> _Task brief_
Tally the lines below that include "with" and give only the total.

> _Supplied entries_
- - -
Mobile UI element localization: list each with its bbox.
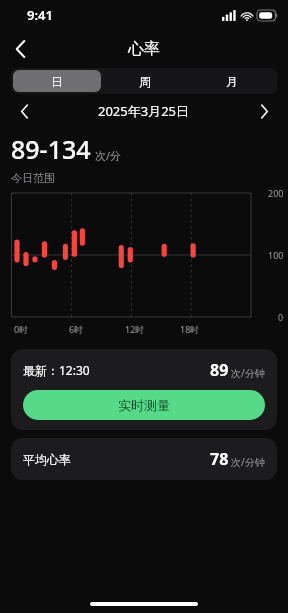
button[interactable]: Back [0,30,40,68]
staticText: 0时 [14,323,29,335]
staticText: 12时 [125,323,145,335]
staticText: 最新：12:30 [23,362,90,378]
button[interactable]: Next day [250,97,278,125]
staticText: 6时 [69,323,84,335]
button[interactable]: 月 [188,70,275,92]
staticText: 心率 [128,39,160,59]
staticText: 89 [210,359,229,381]
staticText: 次/分钟 [231,366,265,380]
staticText: 9:41 [27,6,53,24]
staticText: 0 [278,311,284,323]
staticText: 78 [210,448,229,470]
staticText: 次/分钟 [231,455,265,469]
button[interactable]: 周 [101,70,188,92]
button[interactable]: 最新：12:30 [11,349,277,430]
staticText: 18时 [180,323,200,335]
staticText: 2025年3月25日 [98,102,190,120]
staticText: 日 [51,74,63,89]
staticText: 次/分 [95,148,122,163]
staticText: 月 [226,74,238,89]
button[interactable]: 平均心率 [11,438,277,480]
staticText: 实时测量 [118,397,170,413]
button[interactable]: 实时测量 [23,390,265,420]
staticText: 100 [268,249,284,261]
staticText: 今日范围 [11,171,55,185]
button[interactable]: Previous day [10,97,38,125]
staticText: 89-134 [11,132,91,166]
button[interactable]: 日 [13,70,101,92]
staticText: 周 [139,74,151,89]
staticText: 平均心率 [23,452,71,467]
staticText: 200 [268,187,284,199]
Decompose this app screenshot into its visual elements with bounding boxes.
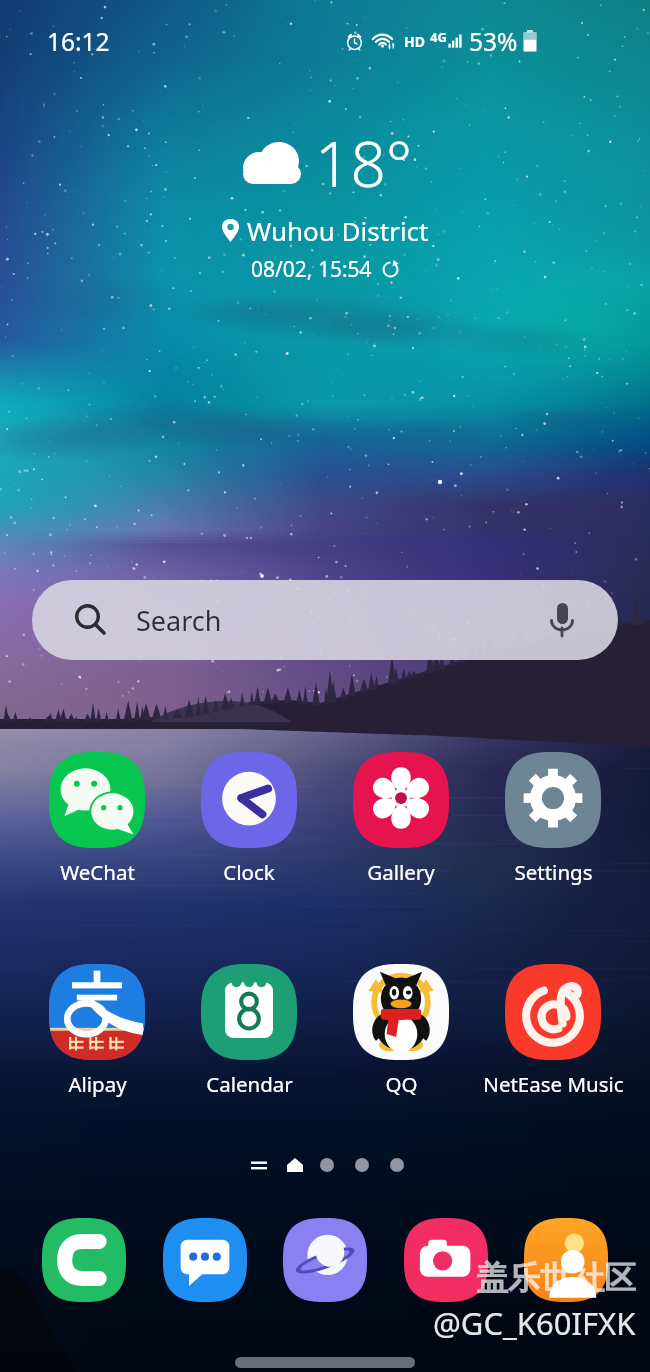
- - -
> _Result for this exercise_
2